Things that will likely be available soon
U125 - Night Music
U126 - Salami (Revised/Full version)
U127 - A Life in the Fields
U128 - Planetary Episode 2

*CD catalogue*

*12 - George's Wedding*
Very hit and miss orchestra and chamber music. The titular piece, in six movements, is an aleatoric work (on a wedding of man and platypus) that alternates between an ensemble and solo piano.
Collects G.83, 85-89 and 84 (IX & XI)

*13 - Chamwen Msuco*
A whole range of different things from solo instruments to silly songs, sound manipulation to string quartets (violin, viola, cello and double bass).

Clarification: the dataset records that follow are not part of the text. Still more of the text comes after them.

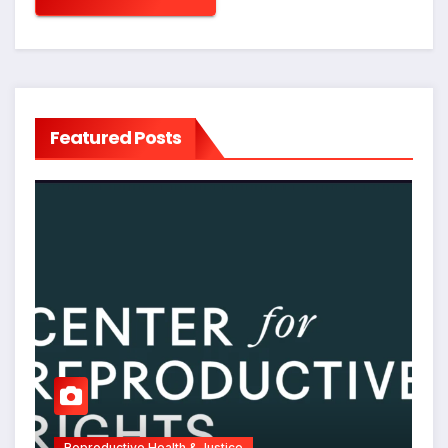
Featured Posts
Reproductive Health & Justice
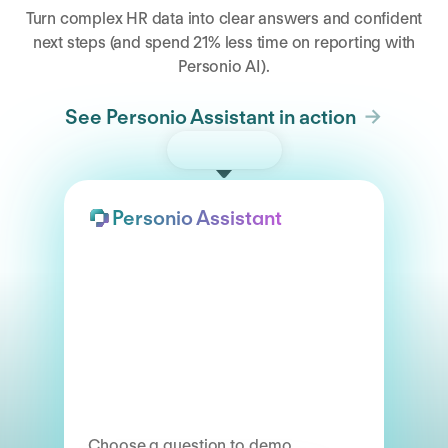
Turn complex HR data into clear answers and confident
next steps (and spend 21% less time on reporting with
Personio AI).
See Personio Assistant in action
Try the demo
Personio Assistant
Choose a question to demo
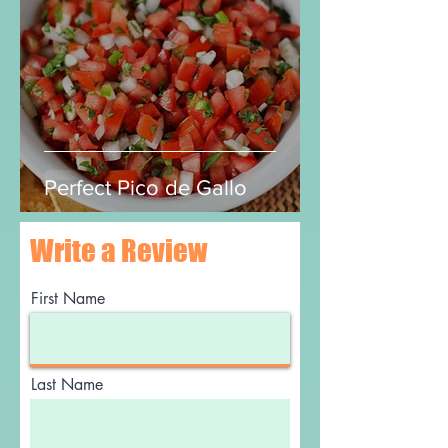
Luis and JudyAnn
Jul 15, 2020
2 min read
Perfect Pico de Gallo
Write a Review
First Name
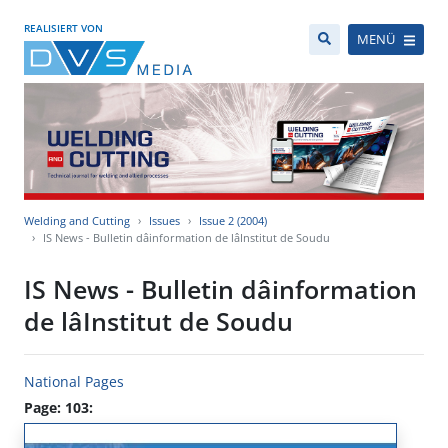
REALISIERT VON
MENÜ
Welding and Cutting
Issues
Issue 2 (2004)
IS News - Bulletin dâinformation de lâInstitut de Soudu
IS News - Bulletin dâinformation
de lâInstitut de Soudu
National Pages
Page: 103:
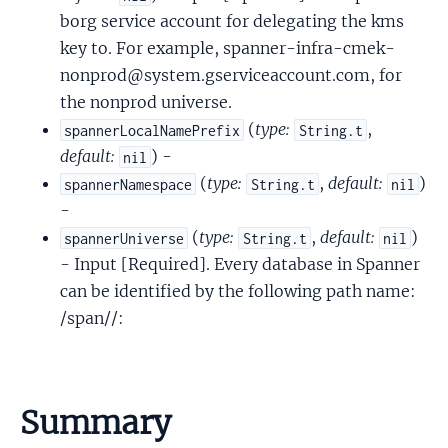
borg service account for delegating the kms
key to. For example, spanner-infra-cmek-
nonprod@system.gserviceaccount.com, for
the nonprod universe.
(
type:
,
spannerLocalNamePrefix
String.t
default:
) -
nil
(
type:
,
default:
)
spannerNamespace
String.t
nil
-
(
type:
,
default:
)
spannerUniverse
String.t
nil
- Input [Required]. Every database in Spanner
can be identified by the following path name:
/span//:
Summary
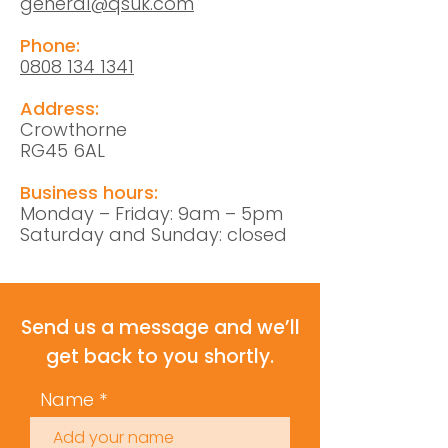
general@qsuk.com
Phone:
0808 134 1341
Address:
Crowthorne
RG45 6AL
Business hours:
Monday – Friday: 9am – 5pm
Saturday and Sunday: closed
Send us a message and we’ll
get back to you shortly.
Name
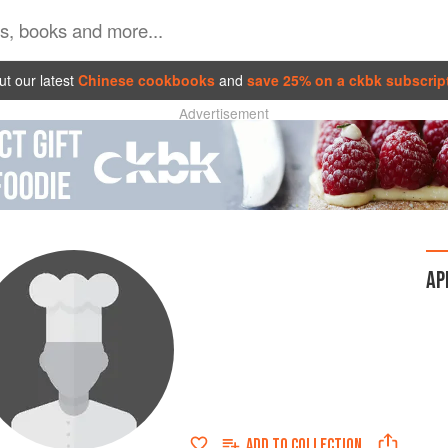
t our latest
Chinese cookbooks
and
save 25% on a ckbk subscrip
Advertisement
AP
ADD TO
COLLECTION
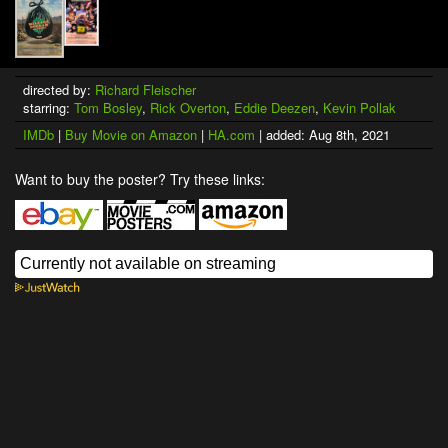
directed by:
Richard Fleischer
starring:
Tom Bosley
,
Rick Overton
,
Eddie Deezen
,
Kevin Pollak
IMDb
|
Buy Movie on Amazon
|
HA.com
| added: Aug 8th, 2021
Want to buy the poster? Try these links:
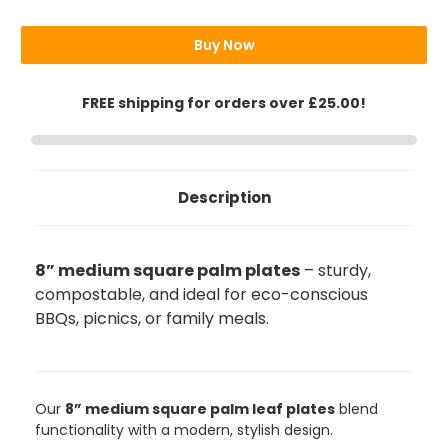
Plates
Plates
8"
8"
(20cm)
(20cm)
Buy Now
FREE shipping for orders over £25.00!
Description
8” medium square palm plates
– sturdy,
compostable, and ideal for eco-conscious
BBQs, picnics, or family meals.
Our
8” medium square palm leaf plates
blend
functionality with a modern, stylish design.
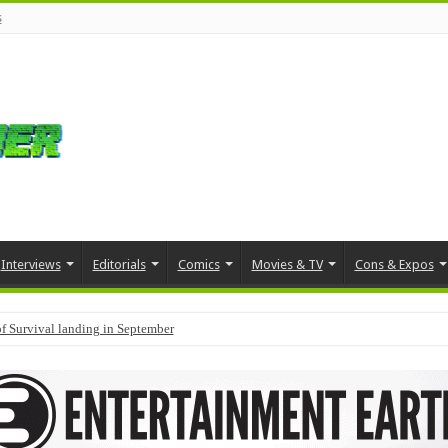
s
Interviews
Editorials
Comics
Movies & TV
Cons & Expos
f Survival landing in September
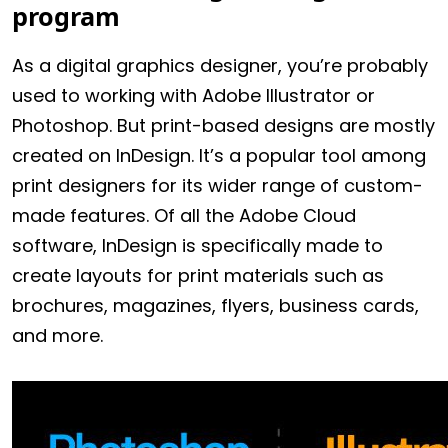
program
As a digital graphics designer, you’re probably
used to working with Adobe Illustrator or
Photoshop. But print-based designs are mostly
created on InDesign. It’s a popular tool among
print designers for its wider range of custom-
made features. Of all the Adobe Cloud
software, InDesign is specifically made to
create layouts for print materials such as
brochures, magazines, flyers, business cards,
and more.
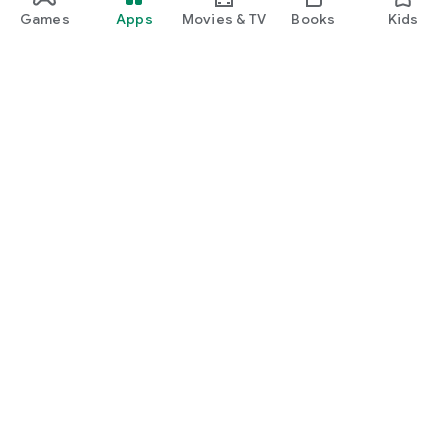
Games
Apps
Movies & TV
Books
Kids
Google Play
Play Pass
Play Points
Gift cards
Redeem
Refund policy
Kids & family
Parent Guide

This one seems to have the most split audience reaction, but the people who do like it tend to _really_ like it.
Collects G.90-96 and 84 (VII & XIII)

*14 - Xajae*
Music for a rather unusual video game that was never completed. I was allowed to re-use the music, so I created this through composed suite detailing the "highlights" of the music that had been completed so far.
G.107

*15 - Pierce Brosnan Ultrachrist*
Very exploratory music and improvisations that I only recommend to people who really _really_ like what I do. So far Pierce Brosnan has not taken legal action against me. and I'm not sure if he's one of those celebrities who hates free publicity or not. So you see; one of the benefits of being obscure is that you can do whatever you like and no one gives a ****.
Collects G.102-106

*16 - Pizazza III*
Yet more guitar improvisation, now with no talking and with yet again improved sound quality. The track "Low Kung Fu Crosswords" features my (long since deceased) cat Lizzie attacking her scratching post and sneezing.
Collects G.109-116

*17 - Birthday*
In the "recorded and released in one day" style of the Pizazza series, this was recorded -appropriately enough- on my birthday that year. It features a song about compulsive vomiting, a dance number and an extended guitar solo with layered sitar accompaniment.
Collects G.117-119

*18 - Voodoo Shitbats Ate My Dick in Vietnam*
Alto sax solo in memory of Don Van Vliet.
G.120

*19 - Pizazza IV*
Solo guitar.
G.123

*23 - Salami*
Short version of my quintet for bassoon, tuba, horn, trumpet and english horn. My first ever single, it was made in late December after almost a year of being in a sort of creative desert where depression and anxiety were all too common. I consider this to be a return to form after a mostly horrendous year. I suppose one of the main reasons I released the incomplete version shown here is that I wanted there to be at least one good piece of written music from me in 2011.
G.124

And that just about wraps it up for now. The upcoming works listed after G.124 will get their own blog entry as works of 2012 or 2013, depending on any difficulties encountered etc.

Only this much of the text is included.